The reigning Super Bowl MVP and the NFLPA will attempt to reduce his four-game Deflategate suspension in an appeal hearing at the NFL’s league offices. The proceedings will be heard by NFL commissioner Roger Goodell. It’s been rumored that Brady and his team will only be satisfied if the entire suspension is wiped out.

A fresh piece of news related to the Brady appeal dropped Monday when it was learned that attorney Ted Wells, who authored the 243-page “Wells Report” on Deflategate, will be present at the hearing.

Wells and Brady’s agent, Don Yee, got into something of a pissing match shortly after the Wells Report was released. Yee said the outcome of the report was “predetermined” and Wells shortly after conducted an unprecedented conference call to defend himself.

“All of this discussion that people at the league office wanted to put some type of hit on the most popular, iconic player in the league, the real face of the league … it just doesn’t make any sense,” Wells said. “It’s really a ridiculous allegation.”

The NFLPA claims that Goodell himself violated the collective bargaining agreement by allowing executive vice president Troy Vincent to determine the extent of Brady’s discipline. The NFLPA also says that the Wells Report is “wrought with unsupported speculation regarding Mr. Brady’s purported conduct.
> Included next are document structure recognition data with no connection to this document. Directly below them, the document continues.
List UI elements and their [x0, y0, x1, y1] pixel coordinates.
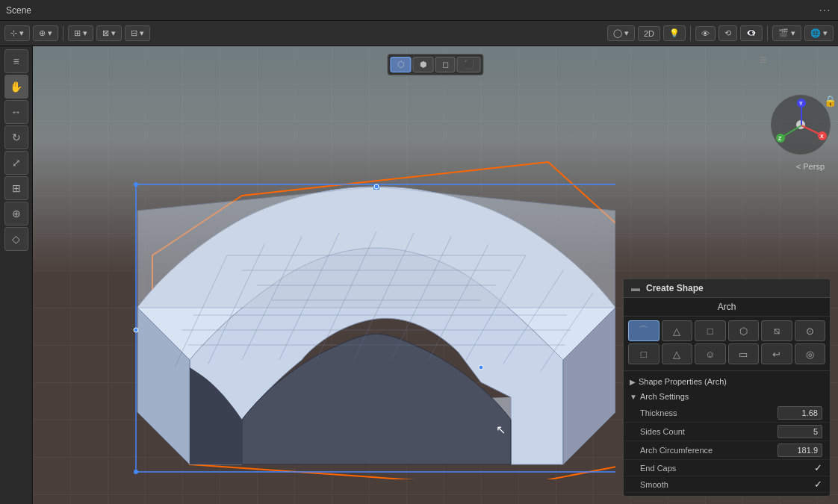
sidebar-rotate-btn[interactable]: ↻ — [4, 125, 28, 149]
shape-btn-circle[interactable]: ◎ — [795, 343, 826, 364]
sidebar-transform-btn[interactable]: ⊞ — [4, 176, 28, 200]
top-bar: Scene ⋯ — [0, 0, 838, 21]
shape-type-selector: ⌒ △ □ ⬡ ⧅ ⊙ □ △ ☺ ▭ ↩ ◎ — [624, 317, 830, 371]
smooth-checkbox[interactable]: ✓ — [814, 479, 822, 490]
toolbar-transform[interactable]: ⊕ ▾ — [33, 25, 58, 41]
scene-title: Scene — [6, 5, 31, 16]
svg-line-33 — [783, 125, 801, 137]
2d-label: 2D — [644, 29, 654, 38]
rotate-icon: ⟲ — [724, 28, 731, 38]
select-icon: ⊹ — [10, 28, 17, 38]
svg-line-31 — [801, 125, 820, 134]
panel-subtitle: Arch — [624, 298, 830, 317]
toolbar-2d[interactable]: 2D — [638, 26, 660, 41]
toolbar-light[interactable]: 💡 — [663, 25, 686, 41]
shape-btn-triangle[interactable]: △ — [662, 320, 693, 341]
sidebar-annotate-btn[interactable]: ⊕ — [4, 202, 28, 225]
toolbar-rotate[interactable]: ⟲ — [718, 25, 737, 41]
arch-circumference-row: Arch Circumference — [624, 441, 830, 460]
top-bar-menu[interactable]: ⋯ — [819, 3, 832, 17]
shape-btn-quad[interactable]: ▭ — [728, 343, 760, 364]
shape-btn-torus[interactable]: ⊙ — [795, 320, 826, 341]
pivot-arrow: ▾ — [624, 28, 629, 38]
sides-count-label: Sides Count — [640, 427, 778, 436]
render-icon: 👁‍🗨 — [746, 28, 757, 38]
thickness-input[interactable] — [778, 406, 822, 420]
vp-btn-wireframe[interactable]: ⬢ — [413, 57, 434, 72]
svg-point-21 — [134, 182, 138, 187]
sidebar-menu-btn[interactable]: ≡ — [4, 49, 28, 73]
sidebar-measure-btn[interactable]: ◇ — [4, 227, 28, 251]
arch-circumference-label: Arch Circumference — [640, 446, 778, 455]
arch-object — [78, 106, 615, 479]
proportional-arrow: ▾ — [111, 28, 116, 38]
shape-row-2: □ △ ☺ ▭ ↩ ◎ — [628, 343, 825, 364]
arch-circumference-input[interactable] — [778, 444, 822, 457]
separator-1 — [63, 26, 63, 41]
light-icon: 💡 — [669, 28, 680, 38]
shape-btn-sphere[interactable]: ☺ — [695, 343, 726, 364]
properties-panel: ▶ Shape Properties (Arch) ▼ Arch Setting… — [624, 371, 830, 496]
camera-arrow: ▾ — [791, 28, 795, 38]
smooth-label: Smooth — [640, 480, 814, 489]
svg-point-26 — [374, 184, 379, 189]
transform-arrow: ▾ — [48, 28, 52, 38]
smooth-row: Smooth ✓ — [624, 476, 830, 493]
viewport-menu-icon[interactable]: ≡ — [759, 52, 767, 68]
shape-btn-box[interactable]: □ — [695, 320, 726, 341]
separator-3 — [767, 26, 768, 41]
transform-icon: ⊕ — [39, 28, 46, 38]
shape-btn-arch[interactable]: ⌒ — [628, 320, 659, 341]
vp-btn-solid[interactable]: ⬡ — [391, 57, 412, 72]
select-arrow: ▾ — [19, 28, 24, 38]
orientation-gizmo[interactable]: Y X Z — [771, 95, 831, 155]
shape-row-1: ⌒ △ □ ⬡ ⧅ ⊙ — [628, 320, 825, 341]
create-shape-panel: ▬ Create Shape Arch ⌒ △ □ ⬡ ⧅ ⊙ □ △ ☺ ▭ … — [623, 279, 831, 497]
end-caps-checkbox[interactable]: ✓ — [814, 462, 822, 473]
shape-btn-cone[interactable]: △ — [662, 343, 693, 364]
toolbar-world[interactable]: 🌐 ▾ — [804, 25, 834, 41]
toolbar-snap[interactable]: ⊞ ▾ — [68, 25, 93, 41]
shape-btn-plane[interactable]: □ — [628, 343, 659, 364]
sidebar-scale-btn[interactable]: ⤢ — [4, 151, 28, 175]
toolbar-render[interactable]: 👁‍🗨 — [740, 25, 763, 41]
arch-settings-arrow: ▼ — [630, 393, 637, 401]
grid-icon: ⊟ — [131, 28, 137, 38]
left-sidebar: ≡ ✋ ↔ ↻ ⤢ ⊞ ⊕ ◇ — [0, 46, 33, 504]
snap-icon: ⊞ — [74, 28, 81, 38]
thickness-label: Thickness — [640, 408, 778, 417]
panel-drag-handle[interactable]: ▬ — [631, 283, 640, 293]
viewport-header: ⬡ ⬢ ◻ ⬛ — [388, 54, 484, 75]
sidebar-grab-btn[interactable]: ✋ — [4, 75, 28, 99]
svg-point-28 — [134, 328, 138, 332]
grid-arrow: ▾ — [140, 28, 144, 38]
shape-props-arrow: ▶ — [630, 378, 636, 386]
toolbar-grid[interactable]: ⊟ ▾ — [125, 25, 150, 41]
end-caps-label: End Caps — [640, 464, 814, 473]
shape-btn-curve[interactable]: ↩ — [761, 343, 792, 364]
toolbar-select[interactable]: ⊹ ▾ — [4, 25, 30, 41]
toolbar-proportional[interactable]: ⊠ ▾ — [96, 25, 122, 41]
shape-btn-cylinder[interactable]: ⬡ — [728, 320, 760, 341]
panel-header: ▬ Create Shape — [624, 279, 830, 298]
svg-point-27 — [479, 365, 483, 370]
vp-btn-material[interactable]: ◻ — [435, 57, 456, 72]
gizmo-axes-svg: Y X Z — [772, 96, 831, 155]
svg-text:X: X — [820, 134, 824, 139]
sidebar-move-btn[interactable]: ↔ — [4, 100, 28, 124]
gizmo-circle: Y X Z — [771, 95, 831, 155]
snap-arrow: ▾ — [83, 28, 87, 38]
shape-properties-section[interactable]: ▶ Shape Properties (Arch) — [624, 374, 830, 389]
vp-btn-rendered[interactable]: ⬛ — [457, 57, 481, 72]
sides-count-input[interactable] — [778, 425, 822, 438]
svg-text:Y: Y — [799, 101, 803, 106]
toolbar-camera[interactable]: 🎬 ▾ — [772, 25, 801, 41]
toolbar-view1[interactable]: 👁 — [695, 26, 716, 41]
sides-count-row: Sides Count — [624, 423, 830, 441]
camera-icon: 🎬 — [778, 28, 789, 38]
svg-text:Z: Z — [778, 136, 782, 141]
toolbar-pivot[interactable]: ◯ ▾ — [607, 25, 635, 41]
panel-title: Create Shape — [646, 283, 704, 293]
shape-btn-capsule[interactable]: ⧅ — [761, 320, 792, 341]
arch-settings-section[interactable]: ▼ Arch Settings — [624, 389, 830, 404]
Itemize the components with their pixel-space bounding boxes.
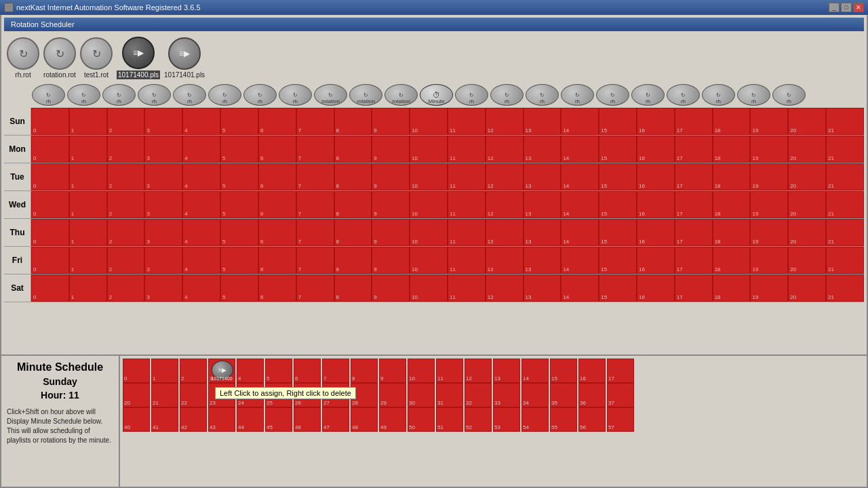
table-row[interactable]: 13	[524, 136, 561, 163]
table-row[interactable]: 8	[334, 274, 372, 302]
table-row[interactable]: 13	[524, 163, 561, 190]
table-row[interactable]: 3	[144, 219, 182, 246]
list-item[interactable]: 20	[123, 383, 150, 407]
table-row[interactable]: 21	[826, 274, 864, 302]
table-row[interactable]: 13	[524, 247, 561, 274]
table-row[interactable]: 6	[258, 219, 296, 246]
table-row[interactable]: 6	[258, 163, 296, 190]
list-item[interactable]: 37	[607, 383, 634, 407]
list-item[interactable]: 4	[237, 359, 264, 383]
list-item[interactable]: 36	[578, 383, 606, 407]
table-row[interactable]: 7	[296, 108, 334, 135]
table-row[interactable]: 14	[561, 191, 599, 218]
table-row[interactable]: 11	[448, 108, 486, 135]
table-row[interactable]: 14	[561, 274, 599, 302]
table-row[interactable]: 20	[788, 191, 826, 218]
table-row[interactable]: 9	[372, 136, 410, 163]
table-row[interactable]: 2	[107, 191, 145, 218]
table-row[interactable]: 8	[334, 108, 372, 135]
list-item[interactable]: 16	[578, 359, 606, 383]
toolbar-item-pls2[interactable]: ≡▶ 10171401.pls	[164, 37, 205, 79]
list-item[interactable]: 7	[322, 359, 349, 383]
table-row[interactable]: 17	[675, 274, 713, 302]
list-item[interactable]: 8	[351, 359, 378, 383]
table-row[interactable]: 7	[296, 274, 334, 302]
list-item[interactable]: 44	[237, 407, 264, 432]
table-row[interactable]: 19	[750, 163, 788, 190]
toolbar-item-test1[interactable]: ↻ test1.rot	[80, 37, 113, 79]
table-row[interactable]: 5	[220, 219, 258, 246]
table-row[interactable]: 17	[675, 163, 713, 190]
maximize-button[interactable]: □	[841, 3, 852, 12]
hour-btn-20[interactable]: ↻ rh	[737, 84, 770, 106]
hour-btn-6[interactable]: ↻ rh	[243, 84, 277, 106]
hour-btn-9[interactable]: ↻ rotation	[349, 84, 382, 106]
table-row[interactable]: 18	[713, 191, 751, 218]
table-row[interactable]: 14	[561, 219, 599, 246]
list-item[interactable]: 1	[151, 359, 178, 383]
table-row[interactable]: 15	[599, 274, 637, 302]
list-item[interactable]: 30	[408, 383, 435, 407]
table-row[interactable]: 5	[220, 274, 258, 302]
hour-btn-15[interactable]: ↻ rh	[561, 84, 594, 106]
table-row[interactable]: 12	[486, 219, 524, 246]
pls1-button[interactable]: ≡▶	[122, 37, 155, 69]
table-row[interactable]: 2	[107, 163, 145, 190]
table-row[interactable]: 12	[486, 136, 524, 163]
list-item[interactable]: 14	[521, 359, 549, 383]
table-row[interactable]: 15	[599, 219, 637, 246]
table-row[interactable]: 12	[486, 274, 524, 302]
table-row[interactable]: 18	[713, 163, 751, 190]
rotation-rot-button[interactable]: ↻	[43, 37, 76, 70]
table-row[interactable]: 14	[561, 247, 599, 274]
table-row[interactable]: 9	[372, 108, 410, 135]
table-row[interactable]: 2	[107, 136, 145, 163]
list-item[interactable]: 40	[123, 407, 150, 432]
table-row[interactable]: 2	[107, 219, 145, 246]
table-row[interactable]: 5	[220, 163, 258, 190]
table-row[interactable]: 8	[334, 163, 372, 190]
list-item[interactable]: 43	[208, 407, 235, 432]
table-row[interactable]: 12	[486, 163, 524, 190]
hour-btn-1[interactable]: ↻ rh	[67, 84, 100, 106]
hour-btn-0[interactable]: ↻ rh	[32, 84, 65, 106]
table-row[interactable]: 16	[637, 191, 675, 218]
list-item[interactable]: 53	[493, 407, 520, 432]
table-row[interactable]: 15	[599, 108, 637, 135]
close-button[interactable]: ✕	[853, 3, 864, 12]
table-row[interactable]: 19	[750, 108, 788, 135]
test1-rot-button[interactable]: ↻	[80, 37, 113, 70]
table-row[interactable]: 13	[524, 191, 561, 218]
table-row[interactable]: 11	[448, 136, 486, 163]
table-row[interactable]: 0	[31, 136, 69, 163]
table-row[interactable]: 3	[144, 108, 182, 135]
table-row[interactable]: 19	[750, 274, 788, 302]
table-row[interactable]: 3	[144, 136, 182, 163]
table-row[interactable]: 0	[31, 108, 69, 135]
hour-btn-13[interactable]: ↻ rh	[490, 84, 524, 106]
table-row[interactable]: 10	[410, 108, 448, 135]
table-row[interactable]: 1	[69, 163, 107, 190]
list-item[interactable]: 56	[578, 407, 606, 432]
table-row[interactable]: 6	[258, 136, 296, 163]
table-row[interactable]: 6	[258, 108, 296, 135]
table-row[interactable]: 17	[675, 191, 713, 218]
list-item[interactable]: 35	[550, 383, 577, 407]
table-row[interactable]: 14	[561, 163, 599, 190]
table-row[interactable]: 11	[448, 247, 486, 274]
minimize-button[interactable]: _	[829, 3, 840, 12]
table-row[interactable]: 20	[788, 274, 826, 302]
table-row[interactable]: 1	[69, 191, 107, 218]
table-row[interactable]: 11	[448, 191, 486, 218]
list-item[interactable]: 54	[521, 407, 549, 432]
table-row[interactable]: 2	[107, 247, 145, 274]
list-item[interactable]: 31	[436, 383, 463, 407]
hour-btn-21[interactable]: ↻ rh	[772, 84, 806, 106]
table-row[interactable]: 0	[31, 163, 69, 190]
table-row[interactable]: 7	[296, 136, 334, 163]
table-row[interactable]: 10	[410, 219, 448, 246]
list-item[interactable]: 32	[465, 383, 492, 407]
hour-btn-8[interactable]: ↻ rotation	[314, 84, 347, 106]
table-row[interactable]: 18	[713, 136, 751, 163]
table-row[interactable]: 19	[750, 219, 788, 246]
“[The Wells Report] grasps at dubious, contradictory and mischaracterized circumstantial evidence merely to conclude that it is ‘more probable than not’ that Mr. Brady was ‘generally aware of inappropriate activities,’” wrote NFLPA lawyer Tom DePaso last month.

It is unlikely that Goodell will make a ruling anytime this week. In fact, Thursday of this week has been set aside by the NFL and NFLPA if there needs to be further appeal discussions.